Le soi-disant soi apparent n’est que la partie de l’être dont on n’est pas conscient.
On peut être conscient, car tout être est conscient, mais on n’est pas pour autant dans une totale présence.
Ce qui est inclus dans la présence devient l’intérieur et participe de l’intérieur. On peut le dire autrement : le corps définit le moi extérieur, la conscience le moi intérieur, et dans la pure présence on entre en contact avec le Suprême.
V : Vous avez dit que le corps définit le moi extérieur. Puisque vous avez un corps, avez-vous aussi un moi extérieur ?
N.M : Oui, si j’étais attaché au corps et si je le prenais pour moi-même.
V : Mais vous en êtes conscient et vous répondez à ses besoins.
N.M : Le contraire est plus proche de la vérité – le corps me connaît et est conscient de mes besoins.
Mais ni l’un ni l’autre ne sont vraiment ainsi. Ce corps apparaît dans votre esprit ; dans mon esprit, il n’y a rien.
V : Voulez-vous dire que vous êtes tout à fait inconscient d’avoir un corps ?
N.M : Au contraire, je suis conscient de ne pas avoir de corps.
V : Je vois que vous fumez !
N.M : Exactement. Vous me voyez fumer. Cherchez vous-même comment vous en êtes arrivé à me voir fumer, et vous vous rendrez facilement compte que je ne suis pas un fumeur.
et vous comprendrez facilement que c’est votre état d’esprit ” je suis le corps ” qui est responsable de ce ” je vous vois “, et que c’est votre état d’esprit ” je suis le corps ” qui est responsable de ce ” je vous vois fumer”.
V : Il y a le corps et il y a moi-même. Je connais le corps. En dehors de lui, que suis-je ?
N.M : Il n’y a pas de “moi” en dehors du corps, ni du monde. Les trois apparaissent et disparaissent ensemble. A la racine, il y a le sens “je suis”. Allez au-delà. L’idée : ” Je-ne-suis-pas-le-corps ” n’est qu’un antidote à l’idée “je suis le corps” qui est fausse. Qu’est-ce que ce “je suis” ? Si vous ne vous connaissez pas vous-même, que pouvez-vous faire d’autre ?

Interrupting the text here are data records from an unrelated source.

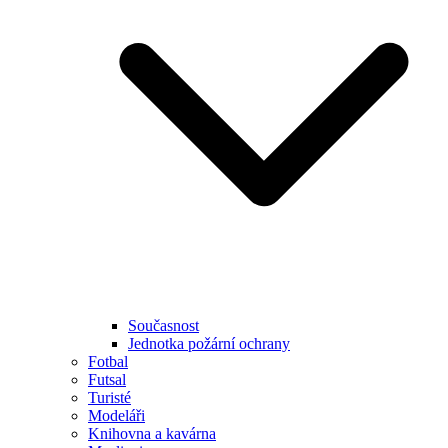
Současnost
Jednotka požární ochrany
Fotbal
Futsal
Turisté
Modeláři
Knihovna a kavárna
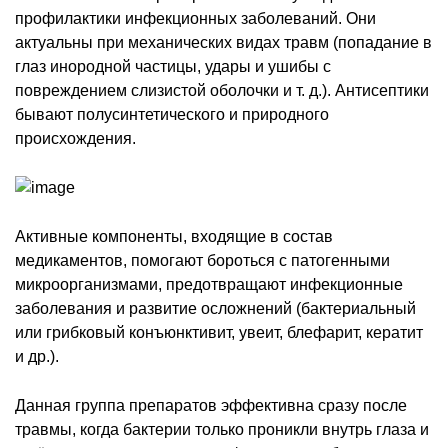
профилактики инфекционных заболеваний. Они
актуальны при механических видах травм (попадание в
глаз инородной частицы, удары и ушибы с
повреждением слизистой оболочки и т. д.). Антисептики
бывают полусинтетического и природного
происхождения.
Активные компоненты, входящие в состав
медикаментов, помогают бороться с патогенными
микроорганизмами, предотвращают инфекционные
заболевания и развитие осложнений (бактериальный
или грибковый конъюнктивит, увеит, блефарит, кератит
и др.).
Данная группа препаратов эффективна сразу после
травмы, когда бактерии только проникли внутрь глаза и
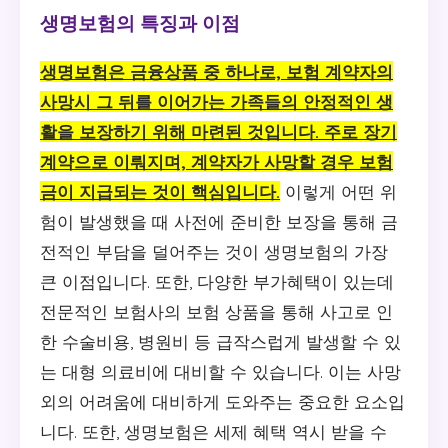
생명보험의 특징과 이점
생명보험은 금융상품 중 하나로, 보험 계약자의
사망시 그 뒤를 이어가는 가족들의 안정적인 생
활을 보장하기 위해 마련된 것입니다. 주로 장기
계약으로 이뤄지며, 계약자가 사망할 경우 보험
금이 지급되는 것이 핵심입니다.
이렇게 어떤 위
험이 발생했을 때 사전에 준비한 보장을 통해 금
전적인 부담을 덜어주는 것이 생명보험의 가장
큰 이점입니다. 또한, 다양한 부가혜택이 있는데
전문적인 보험사의 보험 상품을 통해 사고로 인
한 수술비용, 병원비 등 급작스럽게 발생할 수 있
는 대형 의료비에 대비할 수 있습니다. 이는 사망
외의 어려움에 대비하게 도와주는 중요한 요소입
니다. 또한, 생명보험은 세제 혜택 역시 받을 수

V : De ce que vous dites, je conclus que sans le corps, il ne peut y avoir de libération.
Si l’idée : “Je-suis-pas-le-corps” conduit à la libération, la présence du corps est essentielle.

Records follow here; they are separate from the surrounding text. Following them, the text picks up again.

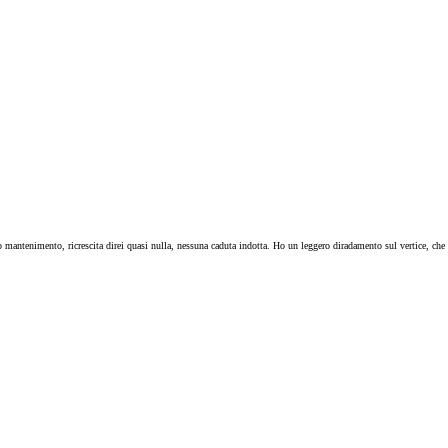
o mantenimento, ricrescita direi quasi nulla, nessuna caduta indotta. Ho un leggero diradamento sul vertice, che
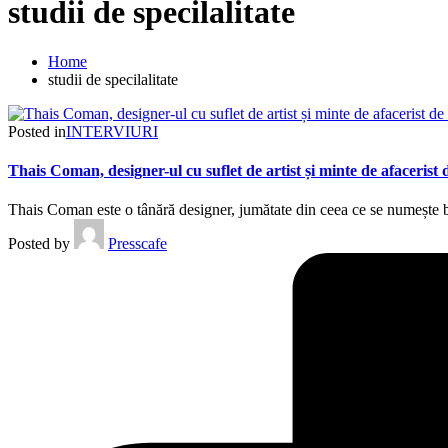
studii de specilalitate
Home
studii de specilalitate
Posted in
INTERVIURI
Thais Coman, designer-ul cu suflet de artist și minte de afacer
Thais Coman este o tânără designer, jumătate din ceea ce se numește 
Posted by
Presscafe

N.M : Tout à fait. Sans le corps, comment l’idée : “Je ne suis pas le corps” peut-elle naître ?
L’idée “je suis libre” est aussi fausse que l’idée “je suis dans l’esclavage”. Trouvez le “je suis” commun aux deux et allez au-delà.


V : Tout n’est que rêve.

N.M : Tout n’est que mots, à quoi vous servent-ils ? Vous êtes empêtré dans la toile des définitions et des formulations verbales. Au-delà de vos concepts et de vos idées, c’est dans le silence, au -delà du désir et de la pensée que se trouve la vérité.
V : Il faut se souvenir de ne pas se souvenir. Quelle tâche !

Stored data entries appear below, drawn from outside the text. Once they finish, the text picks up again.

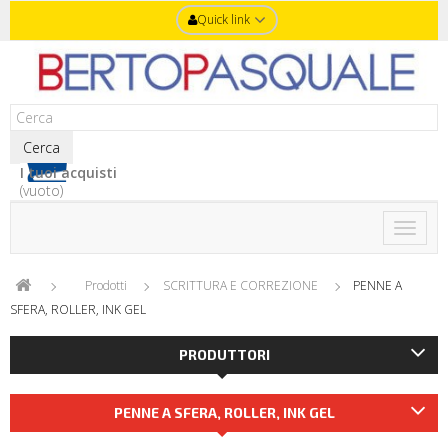
Quick link
Cerca
I tuoi acquisti
(vuoto)
Toggle
naviga
Prodotti
SCRITTURA E CORREZIONE
PENNE A
SFERA, ROLLER, INK GEL
PRODUTTORI
PENNE A SFERA, ROLLER, INK GEL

N.M : C’est impossible, bien sûr. Il faut que cela se produise. Mais cela arrive quand on en voit vraiment la nécessité. de le faire. Là encore, le sérieux est la clé d’or.
V : Au fond de mon esprit, il y a un bourdonnement permanent. De nombreuses pensées faibles et ce nuage informe est toujours avec moi. En est-il de même pour vous ?
Qu’y a-t-il à l’arrière de votre esprit ?
N.M : Là où il n’y a pas de mental, il n’y a pas de derrière. Je suis tout devant, pas derrière ! Le vide parle, le vide demeure
V : Ne reste-t-il aucun souvenir ?
N.M : Il ne reste aucun souvenir de plaisir ou de douleur passés. Chaque instant est une nouvelle naissance.
V : Sans mémoire, vous ne pouvez pas être conscient.
N.M : Bien sûr que je suis conscient, et pleinement conscient. Je ne suis pas un bloc de bois ! Comparez la conscience et son contenu à un nuage. Vous êtes à l’intérieur du nuage, tandis que je le regarde.
Vous êtes perdu dans le nuage, à peine capable de voir le bout de vos doigts, tandis que je vois le nuage et beaucoup d’autres nuages, ainsi que le ciel bleu, le soleil, la lune et les étoiles. La réalité est une pour nous deux, mais pour vous c’est une prison et pour moi c’est une maison.
V : Vous avez parlé de la personne (vyakti), du témoin (vyakta) et du Suprême (avyakta).
Lequel vient en premier ?
N.M : Dans le Suprême apparaît le témoin. Le témoin crée la personne et se croit séparé d’elle.
Quand le témoin voit que la personne apparaît dans la conscience, qui apparaît dans le témoin. La réalisation de cette unité fondamentale est l’oeuvre du Suprême.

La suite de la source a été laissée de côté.